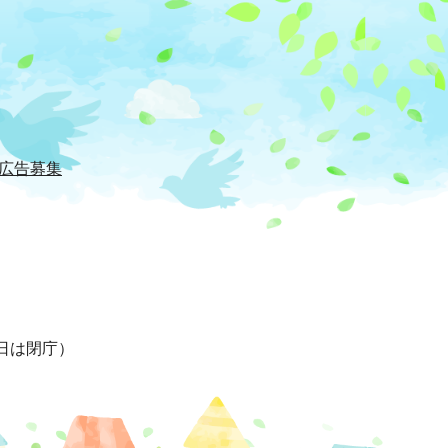
広告募集
日は閉庁）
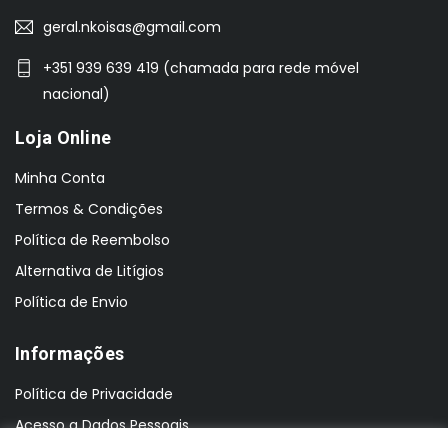
geral.nkoisas@gmail.com
+351 939 639 419 (chamada para rede móvel
nacional)
Loja Online
Minha Conta
Termos & Condições
Política de Reembolso
Alternativa de Litígios
Política de Envio
Informações
Política de Privacidade
Acesso a Dados Pessoais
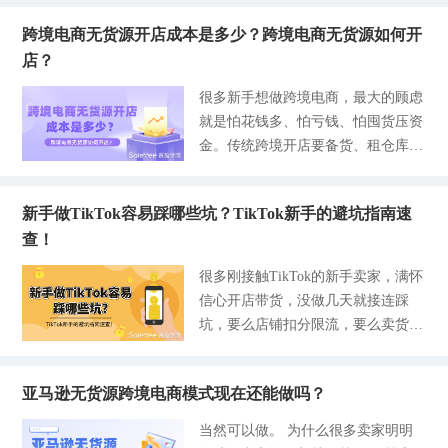
户！也不需要营业执照，更不需要任
商这类主体，他们只有工作日上班的
致无法回款、资金冻结、审核失败，
货直接一件代发配送到客户手上。
何额外的成本！ 今天这篇内容看完
时候可以收快递，晚上、周末的时间
跨境电商无货源开店成本是多少？跨境电商无货源如何开
甚至触发店铺风控。为了让大家不走
特别是新手来说，前期上来为了赶上
可以直接帮你省下开户费、管理费、
派送是签收不了的，那么出现这种情
店？
弯路，今天把美国站添加银行卡的完
爆款热度，疯狂囤货是非常致命的，
代账费，避开99%的入坑陷阱，除了
况直接判定失败，拉低整体的BHDR
整逻辑、两种绑定方式、一步步点击
所以在选品之前，得先把供应链资源
很多新手想做跨境电商，最大的顾虑
平台的保证金以外，也不需要额外的
的数值。 从官方的发出的通告来
路径、避坑细节全部讲透，零基础照
把控好了，不然选到爆款也没人给你
就是怕花钱多、怕亏钱、怕囤货压资
资金开店，让你交钱的基本上都是骗
看，合格线硬性要求是BHDR90%。
着操作就能一次成功。 一、关于收
发货。 那么关于选品，给新手三个
金。传统跨境开店要备货、租仓库、
人的割韭菜话术。 TEMU个人开店要
亚马逊BHDR不达标，
款与付款 1-存款方式=收款银行卡 就
全新的视角： 视角一：先排雷再选
对接物流，起步至少几万块，风险特
不要对公账户？ TEMU对新手最大的
是亚马逊卖货赚的钱，要打到这张卡
品，把90%亏钱的产品直接筛掉 大部
别大，而无货源模式刚好解决了这些
红利，就是支持纯个人的身份证开
里。我们国内银行卡不能直接收美国
分人选品顺序是：找爆款上架踩坑亏
新手做TikTok容易踩哪些坑？TikTok新手的避坑指南速
难题，同时也是目前新手最适合的轻
店，妥妥的轻资产试错成本。只要你
美元，所以主流就两种绑定方式：
钱，新手反过来做：先划定绝对不能
查！
资产出海方式。但是，大部分新手卖
不做规模化、不做品牌矩阵、也不需
①亚马逊全球收款：直接绑你本人国
碰的产品红线，再在安全池里挑品，
家都搞不清楚： 无货源开店到底要
要退税开票，完全没有必要去折腾一
很多刚接触TikTok的新手卖家，满怀
内储蓄卡，亚马逊自动把美元换成人
从根源上规避亏损。 我知道很多人
花多少钱？ 有没有隐形收费？ 完整
个对公账户。 TEMU个人开店只需要
信心开店带货，没做几天就接连踩
民币，结算打给你，最简单适合新
都会犯一个常见的选品思维误区，跟
开店流程是什么？ 会不会踩坑？ 这
一张身份证+一张本人的银行卡，就
坑，要么店铺扣分限流，要么卖货不
手； ②万里汇、派安盈、PingPong这
着别
篇文章就是围绕这些难题困境，给大
能完整开店、出单、提现和回款，没
赚钱，甚至直接封店，白白浪费时间
类第三方收款：在收款平台开通美国
家梳理一下关于跨境电商无货源开店
有任何的隐形门槛和强制要求。 很
和启动资金。TikTok规则多、供应
虚拟银行卡，亚马逊先打美元到这个
的干货内容，帮助大家勇敢去尝试无
多人在对公账户上容易别误导，根本
亚马逊无货源跨境电商模式现在还能做吗？
链、物流、选品每一环都藏着雷，没
虚拟账户，你再自己提现转回国内银
货源模式。 跨境无货源开店的成本
原因就是没有分清楚TEMU三大店铺
人提醒的话就很容易翻车。这次我们
行卡，是老卖家常用方式。 2-付费方
当然可以做。 为什么很多卖家明明
大概是多少？ 首先需要明确的是，
主体的核心区别，如果你盲目跟风升
直接给大家盘点最高发的几类大坑，
式=扣费信用卡 这是专门用来扣店铺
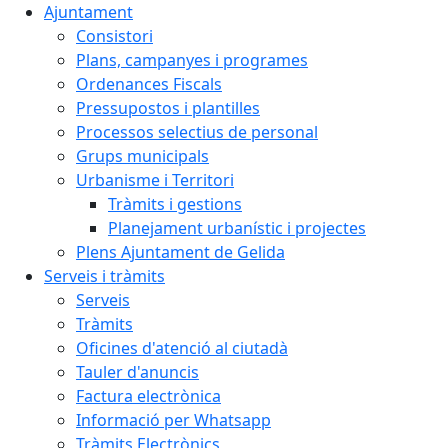
Ajuntament
Consistori
Plans, campanyes i programes
Ordenances Fiscals
Pressupostos i plantilles
Processos selectius de personal
Grups municipals
Urbanisme i Territori
Tràmits i gestions
Planejament urbanístic i projectes
Plens Ajuntament de Gelida
Serveis i tràmits
Serveis
Tràmits
Oficines d'atenció al ciutadà
Tauler d'anuncis
Factura electrònica
Informació per Whatsapp
Tràmits Electrònics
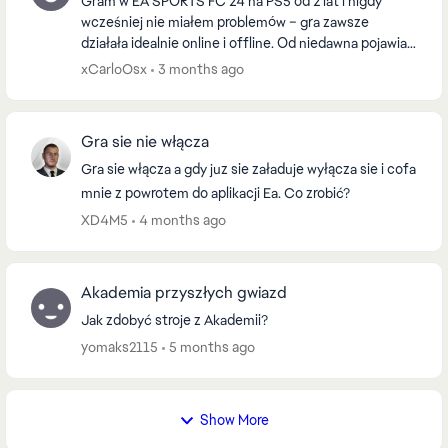
Gram w EA SPORTS FC 24 na PS5 od 2 lat i nigdy
wcześniej nie miałem problemów – gra zawsze
działała idealnie online i offline. Od niedawna pojawia
się poważny problem tylko w trybie online: Gra...
xCarloOsx
3 months ago
Gra sie nie włącza
Gra sie włącza a gdy juz sie załaduje wyłącza sie i cofa
mnie z powrotem do aplikacji Ea. Co zrobić?
XD4M5
4 months ago
Akademia przyszłych gwiazd
Jak zdobyć stroje z Akademii?
yomaks2115
5 months ago
Show More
◆ ◆ ◆ ◆
• [PROBLEM REQUIREMENTS]:
From the data above, reproduce word for word the lines running from the line with "要退税开票，完全没有必要去折腾一" to the line with "亚马逊无货源跨境电商模式现在还能做吗？", ends included.

• [OUTPUT BELOW]:
要退税开票，完全没有必要去折腾一
很多刚接触TikTok的新手卖家，满怀
内储蓄卡，亚马逊自动把美元换成人
从根源上规避亏损。 我知道很多人
花多少钱？ 有没有隐形收费？ 完整
个对公账户。 TEMU个人开店只需要
信心开店带货，没做几天就接连踩
民币，结算打给你，最简单适合新
都会犯一个常见的选品思维误区，跟
开店流程是什么？ 会不会踩坑？ 这
一张身份证+一张本人的银行卡，就
坑，要么店铺扣分限流，要么卖货不
手； ②万里汇、派安盈、PingPong这
着别
篇文章就是围绕这些难题困境，给大
能完整开店、出单、提现和回款，没
赚钱，甚至直接封店，白白浪费时间
类第三方收款：在收款平台开通美国
家梳理一下关于跨境电商无货源开店
有任何的隐形门槛和强制要求。 很
和启动资金。TikTok规则多、供应
虚拟银行卡，亚马逊先打美元到这个
的干货内容，帮助大家勇敢去尝试无
多人在对公账户上容易别误导，根本
亚马逊无货源跨境电商模式现在还能做吗？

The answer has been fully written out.